Dyffryn Gardens - Enchanting Havens

The Pompeian Garden, the extensive Arboretum and a series of outdoor garden rooms, all restored to their 1920's splendour.



Glimpses of what seems like a white and warm stoned palace can be seen just beyond the thin row of trees lining the north lawn. Walking past the East Lodge you are first greeted by a heather bank with various paths leading up to the revived arboretum. And then, as you round the corner you finally catch your first uninterrupted view of the sun soaked Dyffryn House.


The grand Victorian house stands at the heart of the gardens. The estate has a history that can be traced as far back as the 7th century but it wasn't until 1893 that it became the dizzying array of 16th century fireplaces, commissioned stained glass windows and intimate outdoor rooms we see today.


John Cory, a titan of industry, bought Dyffryn in 1891 and built the present house in 1893 but it was his son Reginald, a passionate horticulturist who commissioned famed Edwardian garden designer Thomas Mawson to collaborate with him on turning Dyffryn's 55 acre estate into an experimental oasis.


The Pompeian Garden

But while the beauty of the rose garden, the warmth of the vine walk and the joy of playing croquet on a summers afternoon out on the south front lawn are all delightful, it is a different delight that always brings me back to Dyffryn.


The Red Library

To call the red library simply a second hand bookshop would be a serious understatement. Let me paint you a picture.


As you enter the house through large column framed doors, you uncover room after room adorned in delicate craftsmanship. Renaissance inspired art covers the ceilings, rooms filled with antique instruments and towering roman pillars, others with gramophones and crimson silk wallpaper. Every fireplace more ornate that the last. Then you enter a more....understated room. Sunlight filters across old mahogany window seats, the soft light revealing the main features of the room, an extravagantly carved marble fireplace and bookcase after bookcase overflowing with books. As you enter you hear echoing throughout the rooms another visitor of the house playing Sonata No.14 "Moonlight" in C-sharp Minor" on the 1830's grand piano in the blue drawing room. You step forwards and ready yourself in front of the first bookcase. Let the hunt begin.




This unusual library contains books covering endless subjects all donated by people who cherish the house. There are so many books in fact that the house had to open up a second bookshop taking up half the art gallery cafe down the hall.


The greatest books in my collection have all been found in Dyffryn House and the most expensive books in their price bracket are an utterly outrageous £1, so anyone can find a unique addition to their personal library.

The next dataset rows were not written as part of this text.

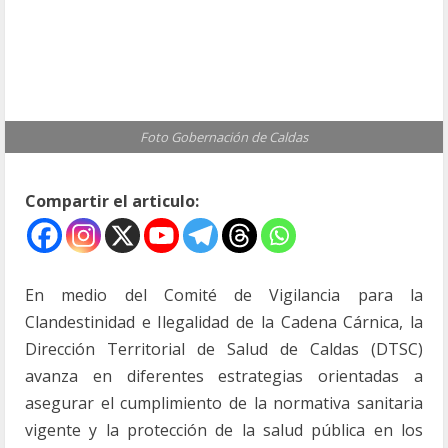
Foto Gobernación de Caldas
Compartir el articulo:
En medio del Comité de Vigilancia para la
Clandestinidad e Ilegalidad de la Cadena Cárnica, la
Dirección Territorial de Salud de Caldas (DTSC)
avanza en diferentes estrategias orientadas a
asegurar el cumplimiento de la normativa sanitaria
vigente y la protección de la salud pública en los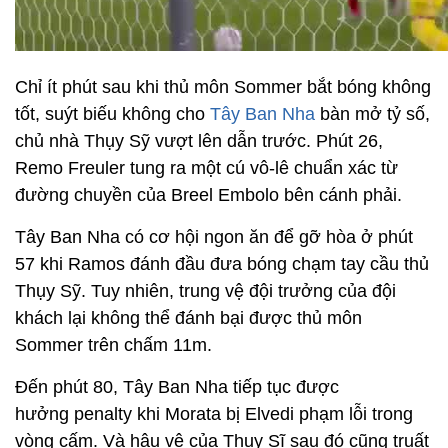
Chỉ ít phút sau khi thủ môn Sommer bắt bóng không
tốt, suýt biếu không cho
Tây Ban Nha
bàn mở tỷ số,
chủ nhà Thụy Sỹ vượt lên dẫn trước. Phút 26,
Remo Freuler tung ra một cú vô-lê chuẩn xác từ
đường chuyền của Breel Embolo bên cánh phải.
Tây Ban Nha có cơ hội ngon ăn để gỡ hòa ở phút
57 khi Ramos đánh đầu đưa bóng chạm tay cầu thủ
Thụy Sỹ. Tuy nhiên, trung vệ đội trưởng của đội
khách lại không thể đánh bại được thủ môn
Sommer trên chấm 11m.
Đến phút 80, Tây Ban Nha tiếp tục được
hưởng penalty khi Morata bị Elvedi phạm lỗi trong
vòng cấm. Và hậu vệ của Thụy Sĩ sau đó cũng truất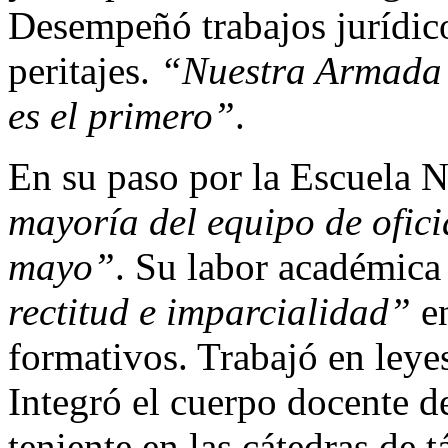
Desempeñó trabajos jurídico
peritajes.
“Nuestra Armada 
es el primero”
.
En su paso por la Escuela 
mayoría del equipo de ofici
mayo”
. Su labor académica
rectitud e imparcialidad”
en
formativos. Trabajó en leye
Integró el cuerpo docente d
teniente en las cátedras de 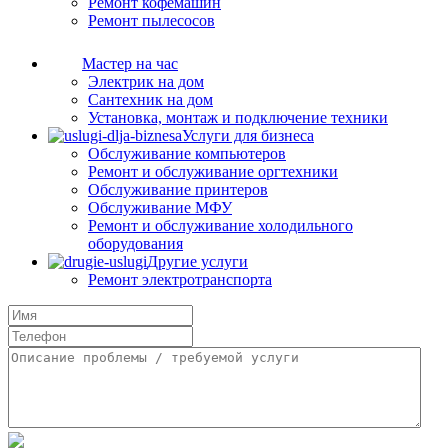
Ремонт кофемашин
Ремонт пылесосов
Мастер на час
Электрик на дом
Сантехник на дом
Установка, монтаж и подключение техники
Услуги для бизнеса
Обслуживание компьютеров
Ремонт и обслуживание оргтехники
Обслуживание принтеров
Обслуживание МФУ
Ремонт и обслуживание холодильного
оборудования
Другие услуги
Ремонт электротранспорта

My most cherished finds from the house are a well loved 1943 edition of "Twenty Poems by Rupert Brooke", a second edition of "The Green Carnation", multiple treasured leather bound poetry books from 1957 and finally 7 old and rather heavy volumes of Pictorial Knowledge, which were so heavy in fact that the volunteers of the library had to lend my P.A a small handcart to get them back through the gardens to the car, all the while I was too distracted hunting for more rarities to be of any practical assistance.


Most of the National Trust houses and castles are now aiming to have bookshops full of books which are all donated by some of the most interesting readers in the country. Tredegar House, a few miles east of Dyffryn has recently opened a bookshop that has great promise for curious finds.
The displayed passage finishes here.